Método da Teoria das Ondas
Johannes Schmidt (1843-1901) contesta a teoria da árvore genealógica de
August Schleicher (1821-1868), que imaginou as línguas como organismos
que nascem, crescem e se desenvolvem como qualquer ser vivo e, depois,
envelhecem e morrem, sem qualquer intervenção da vontade de seus
usuários, de modo que a distribuição das línguas poderia ser visualizada
graficamente como uma árvore genealógica.
Schmidt contesta a ideia de que as características das línguas sejam
imanentes e transmitidas hereditariamente, mas, pelo contrário, que
assimilam características desenvolvidas em centros de influência e
transmitidos em ondas, que se cruzam e entrecruzam com frequência.
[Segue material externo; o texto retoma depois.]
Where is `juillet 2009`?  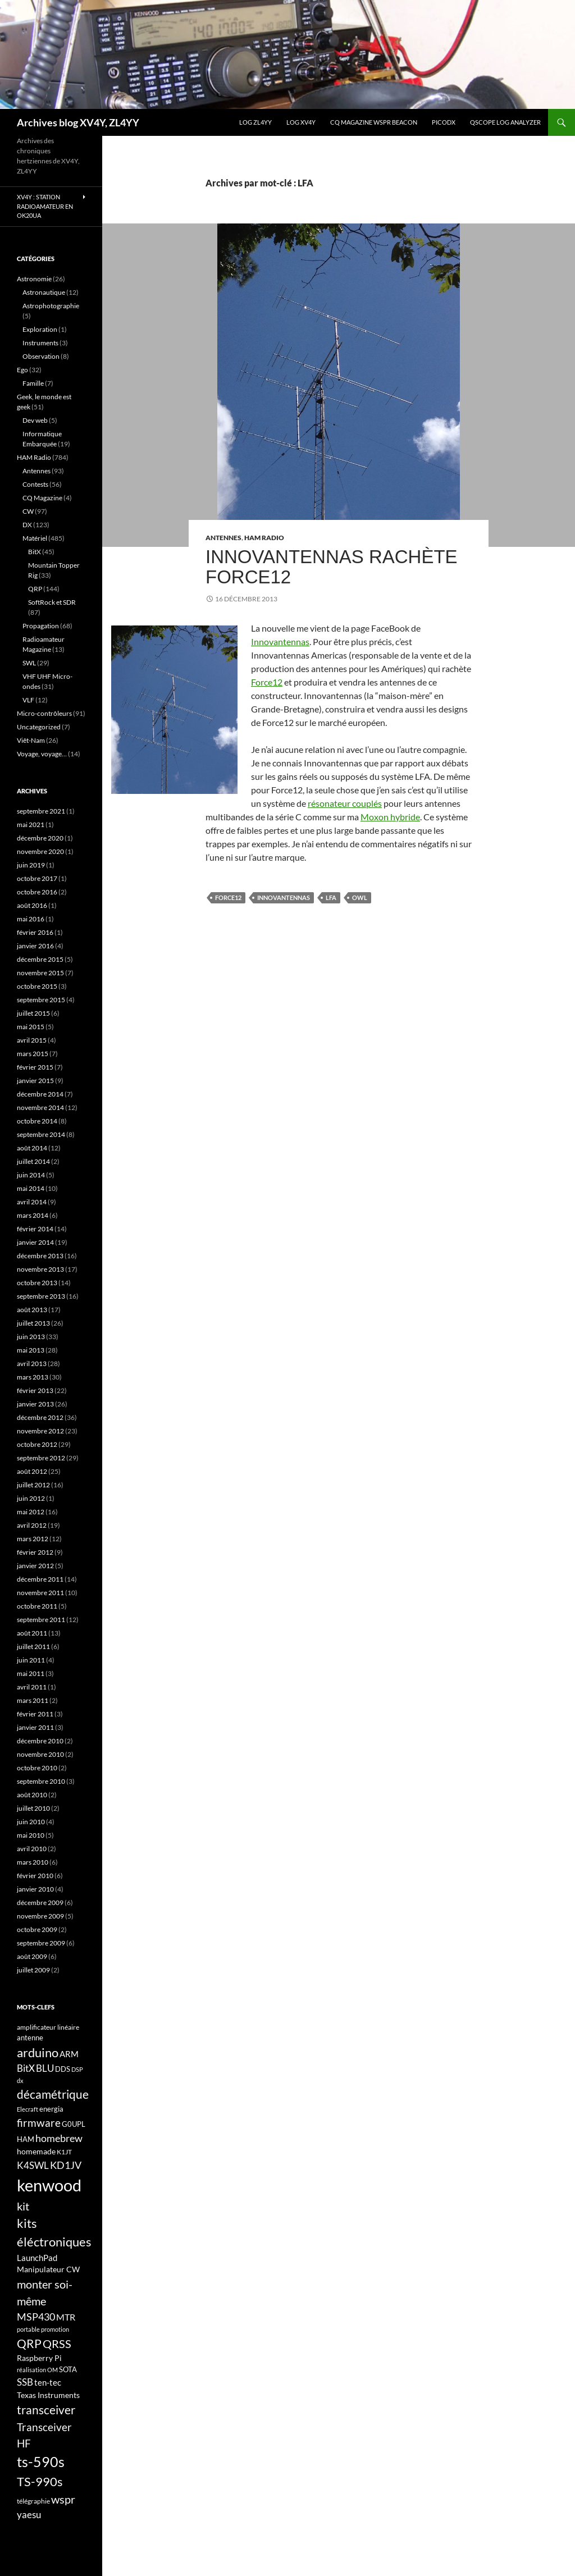 juillet 2009 is located at coordinates (33, 1970).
Método da Teoria das Ondas
Visto assim, fica evidente que a doutrina de Schleicher está mais
fundamentada no método histórico-comparativo e a de Schmidt,
mais na geografia linguística. Isoladamente, esse método seria
pouco produtivo nos estudos de filologia românica, mas pode ser
extremamente útil se for combinado com elementos da geografia
linguística, da linguística espacial e de outros métodos.
Método Afins
Vários outros métodos existem e podem ser úteis também aos
estudos filológicos ou linguístico-filológicos, como a geologia
linguística, a estratigrafia linguística, a teoria dos campos
linguísticos (de Jost Trier, 1894-1970), a lexicologia social (de
Georges Matoré, 1908-1998) e o estruturalismo (de Ferdinand de
Saussure, 1857-1913), entre outros.
Considerações sobre os métodos:
integração entre diacronia e sincronia
A linguagem é, inegavelmente, uma herança social, cuja história se estende
por séculos. Uma visão completa, um conhecimento detalhado de seu
mecanismo, de sua estrutura, de sua semântica e até de sua ortografia só
podem ser obtidos através da pesquisa diacrônica. Os métodos descritos não
deixam dúvida de que a filologia românica se desenvolveu com o método
histórico-comparativo. As possíveis deficiências desse método foram sendo
corrigidas depois pela geografia linguística e pelos outros métodos
derivados. Enquanto o método histórico-comparativo procura as ligações
entre o “terminus a quo” e o “terminus ad quem”, o latim vulgar e as línguas
românicas respectivamente, os outros métodos têm como objeto
especificamente o “terminus ad quem”, pois investigam sincronicamente
aspectos atuais dessas mesmas línguas, cujas explicações, porém, devem ser
buscadas diacronicamente (BASSETTO, 2005, p. 85).